Urate (a natural antioxidant, caffeine analog and DNA metabolite) is the first molecule linked to both the risk of typical Parkinson’s disease and its rate of progression. Higher levels of urate in the general population are associated with a reduced risk of developing Parkinson’s disease. And amongst those who have already developed the disease, higher urate levels are a predictor of a more favorable rate of disease progression. The objective of the project is to determine whether urate can serve as a neuroprotectant against brain cell degeneration in a pre-clinical model of Parkinson’s disease.

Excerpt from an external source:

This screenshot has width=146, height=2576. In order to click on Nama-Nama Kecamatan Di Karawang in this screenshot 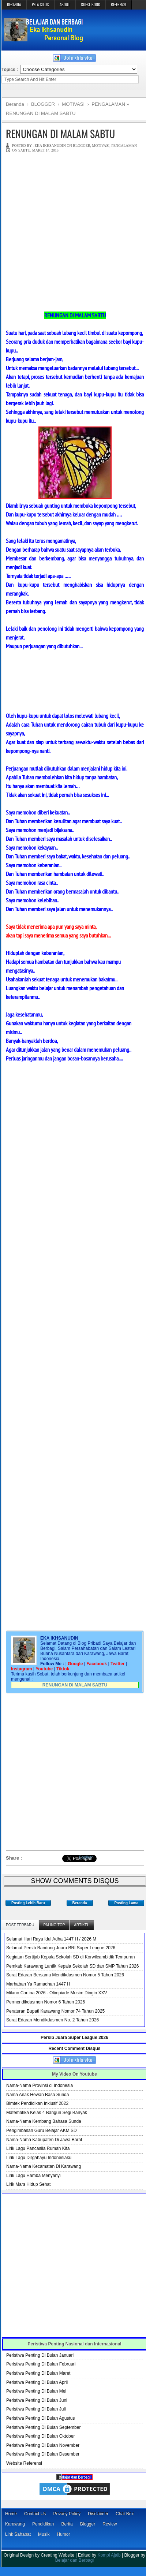 , I will do `click(43, 2166)`.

Is it biologically plausible that urate works to reduce brain cell loss in Parkinson’s disease? To address this question, the role of urate will be investigated in a laboratory model of Parkinson’s disease. In this pre-clinical model a pair of pesticides are twice weekly administered for six weeks leading to the degeneration of the same kind of dopamine-releasing brain cells that characteristically degenerate in Parkinson’s disease. Complementary drug and gene manipulations that alter brain levels of urate will be studied for their effects on the survival of these brain cells in the pesticide model of Parkinson’s disease. Specifically, the first set of experiments will test the effects of brainpenetrant drugs that boost or block urate production. The second set will test the effects of mouse gene modifications (mutations and insertions) that raise or lower urate levels by preventing or accelerating the normal degradation of urate.

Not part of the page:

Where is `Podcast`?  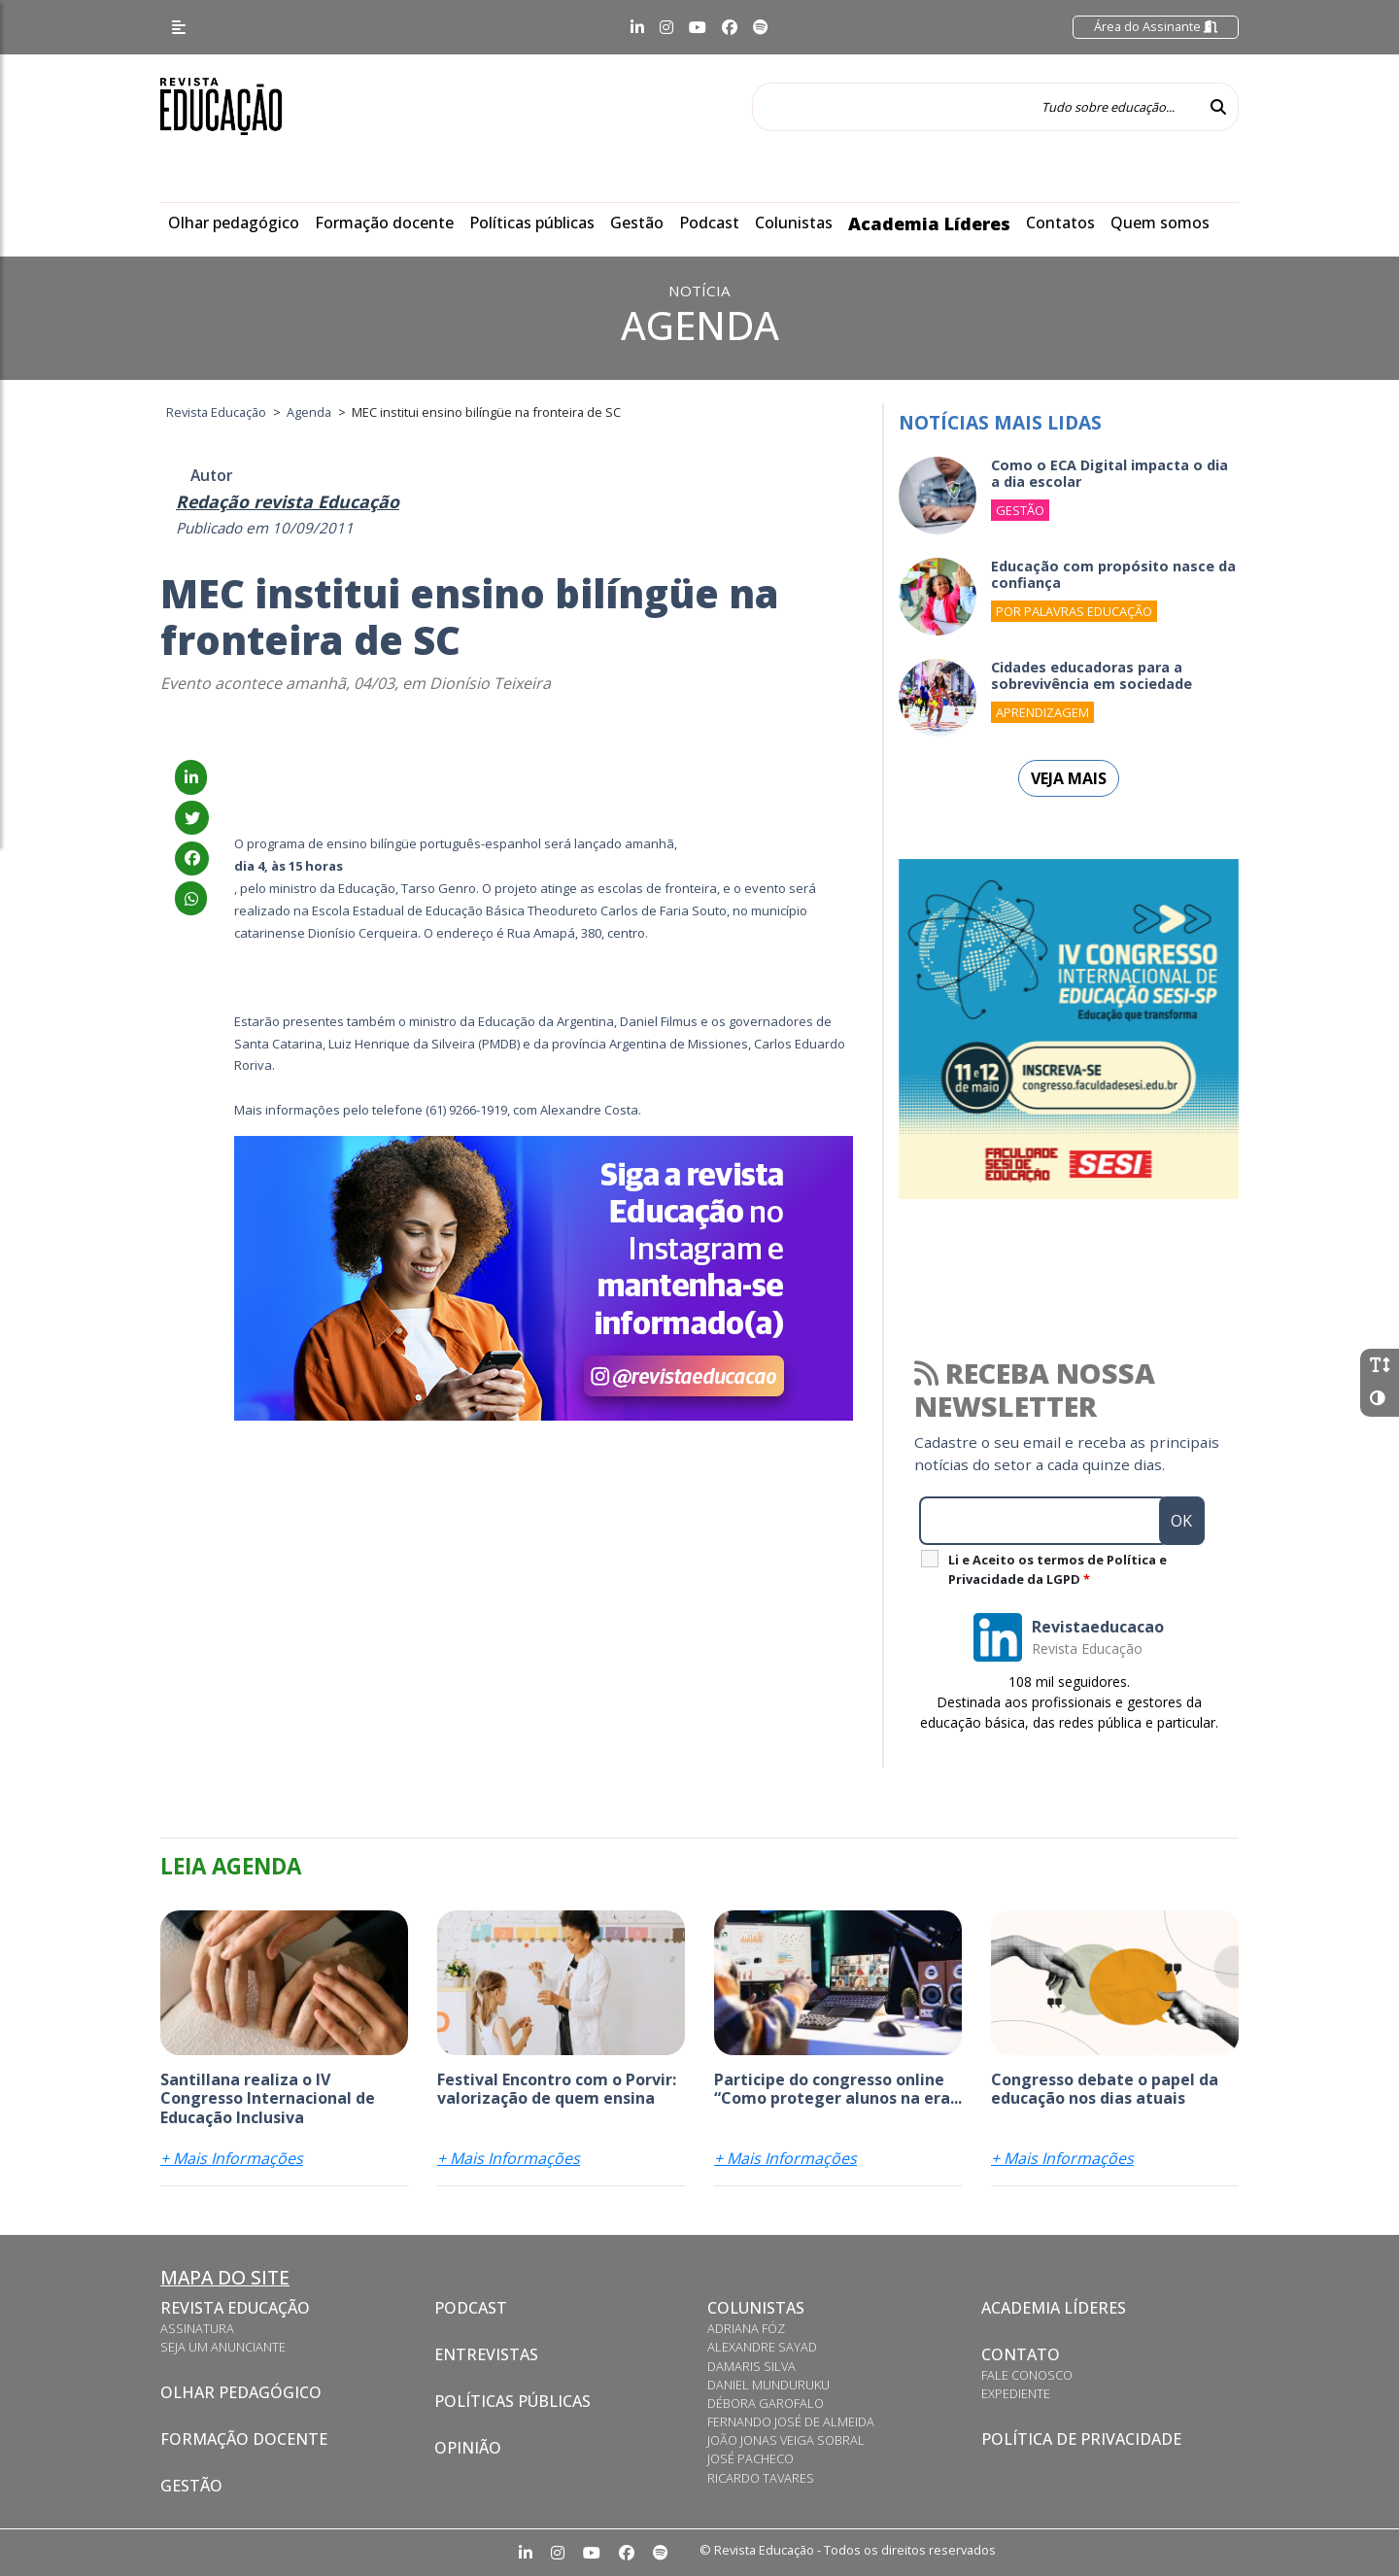 Podcast is located at coordinates (709, 222).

Anticipated Outcome and Relevance to Diagnosis/Treatment of Parkinson’s Disease:
A demonstration that urate is able to protect brain cells in a model of Parkinson’s disease would:
1) support (but would not prove) the possibility that higher urate is a predictor better outcomes in Parkinson’s disease because urate is actually protecting against disease progression.
2) establish a new animal model that will help us figure out how urate might protect the brain cells that degenerate in Parkinson’s disease.
3) accelerate the development of clinical trials of potentially neuroprotective urateelevating strategies in Parkinson’s disease.